Pour le faisan, l'ergot doit être prononcé; on pince l'aileron pour reconnaître si la chair est flexible.

 

On pince également l'aileron et le brechet de la bécasse pour reconnaître si la bête est tendre.

 

Mêmes signes pour le canard sauvage, le pilet, les appelants, la poule d'eau, la sarcelle, le rouge de rivière.

 

Mêmes signes pour les perdreaux; on s'assurera de l'âge d'après l'aspect des grandes plumes : les vieux perdreaux ont la plume ronde ; elle est pointue chez les jeunes.

 

LÉGUMES.

 

Le premier point à observer pour l'acquisition des légumes est de se tenir bien au courant des variations que chaque espèce de légume subit comme goût et comme aspect, en raison des diverses époques de l'année.

 

Je demande que l'on prenne soigneusement note de ce fait important, quant au choix des légumes; ils subissent souvent de très grandes différences, suivant les saisons: la carotte du printemps, par exemple, est fort loin de ressembler, comme goût et qualité, à la carotte d'automne et d'hiver.

 

Je donnerai, en parlant de chaque légume en particulier, les indices les plus précis pour faire connaître leurs bonnes et leurs mauvaises saisons, et les employer en conséquence.

 

ÉPICERIE. — FRUITERIE.

 

Quant aux articles concernant l'épicerie, la fruiterie, la crémerie, beurre, crème, huile, vinaigre, sucre, pâtes, etc., je recommande plus que jamais, comme principe invariable, d'acheter toujours dans les premières qualités ; on y trouvera à la fois satisfaction et économie.

 

Une huile de qualité inférieure que vous introduirez dans une sauce ne peut que vous la gâter ; de même pour le beurre, qu'il est toujours si important d'avoir de première fraîcheur et de premier choix.

 

Une petite quantité de vrai beurre riche en arôme vous donnera quelque chose de bon, et ajoutera à la qualité de ce que vous avez à servir, tandis qu'avec le mauvais beurre vous obtenez un résultat tout contraire : plus vous le prodiguez, plus vous gâtez ce que vous apprêtez.

 

Règle invariable, n'achetez jamais de beurre sans l'avoir soigneusement flairé, puis goûté à la pointe du couteau du marchand : ces deux épreuves préalables sont tout à fait essentielles. Si vous n'êtes pas absolument satisfait de la fraîcheur, soyez impitoyable : n'achetez pas, allez ailleurs. On ne saurait trop se pénétrer de cet axiome : « Pas de cuisine possible avec du beurre douteux. »

 

N'employez non plus jamais d'œufs sans les avoir bien examinés, non pas seulement en les achetant, mais aussi une fois cassés.

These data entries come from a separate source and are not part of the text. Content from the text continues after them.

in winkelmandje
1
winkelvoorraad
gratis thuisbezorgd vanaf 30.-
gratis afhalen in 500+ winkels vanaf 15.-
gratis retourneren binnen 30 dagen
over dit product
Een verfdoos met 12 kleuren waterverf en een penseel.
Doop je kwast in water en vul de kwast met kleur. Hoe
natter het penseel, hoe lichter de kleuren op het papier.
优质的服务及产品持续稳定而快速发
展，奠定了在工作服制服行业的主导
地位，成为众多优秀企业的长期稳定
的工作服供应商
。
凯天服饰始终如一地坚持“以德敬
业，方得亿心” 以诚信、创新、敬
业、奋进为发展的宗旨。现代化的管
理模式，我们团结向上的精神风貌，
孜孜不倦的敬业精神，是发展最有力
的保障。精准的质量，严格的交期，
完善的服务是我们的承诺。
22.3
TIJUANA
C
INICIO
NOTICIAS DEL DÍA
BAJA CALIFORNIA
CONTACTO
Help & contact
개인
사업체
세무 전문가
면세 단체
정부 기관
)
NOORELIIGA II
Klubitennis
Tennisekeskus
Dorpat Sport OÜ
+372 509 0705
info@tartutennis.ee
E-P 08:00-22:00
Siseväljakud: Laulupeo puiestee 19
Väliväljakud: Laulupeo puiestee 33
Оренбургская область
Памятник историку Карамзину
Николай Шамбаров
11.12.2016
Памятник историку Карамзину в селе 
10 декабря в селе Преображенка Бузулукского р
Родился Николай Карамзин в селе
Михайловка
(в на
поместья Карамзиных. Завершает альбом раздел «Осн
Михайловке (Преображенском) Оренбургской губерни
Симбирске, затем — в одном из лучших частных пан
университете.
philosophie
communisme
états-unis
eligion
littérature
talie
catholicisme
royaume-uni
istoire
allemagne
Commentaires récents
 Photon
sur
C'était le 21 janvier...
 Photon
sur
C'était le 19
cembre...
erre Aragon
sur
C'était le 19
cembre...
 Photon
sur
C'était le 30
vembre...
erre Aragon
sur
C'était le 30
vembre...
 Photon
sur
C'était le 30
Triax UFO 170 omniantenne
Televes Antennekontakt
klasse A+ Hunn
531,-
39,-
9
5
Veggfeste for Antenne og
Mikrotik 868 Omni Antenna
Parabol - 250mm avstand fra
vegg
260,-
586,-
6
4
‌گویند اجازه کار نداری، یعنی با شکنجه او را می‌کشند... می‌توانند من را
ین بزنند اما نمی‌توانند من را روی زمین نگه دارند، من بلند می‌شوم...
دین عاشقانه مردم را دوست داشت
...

Un œuf peut être parfaitement clair à l'œil et avoir un goût de paille, ce qui suffit pour gâter tout un mets. Vous devez casser vos œufs l'un après l'autre, et ne les verser dans la terrine que lorsque vous vous serez assuré de leur goût.

 

La question du lard est aussi très importante, et on doit bien se garder de la négliger : choisissez votre lard toujours bien blanc, le moins nerveux possible, et qu'il n'ait jamais de goût de rance ni d'évent.

 

Le porc frais doit avoir la chair légèrement teintée de rouge, et jamais marbrée.

 

POIDS DES LÉGUMES

POUR GARNITURE DE POT-AU-FEU.

 

 

Une carotte de moyenne grosseur pèse 150 grammes.

Un oignon moyen, 100 grammes.

Un poireau épluché, 35 grammes.

Une moyenne branche de céleri, 35 grammes.

Une grosse échalote, 10 grammes.

Une gousse d'ail, 7 grammes.

 

Il est bon de s'habituer à apprécier de l'œil, autant que possible, les poids de ces divers légumes, comme de tous les objets d'un emploi usuel, pour n'avoir pas à recourir à tout instant à la balance.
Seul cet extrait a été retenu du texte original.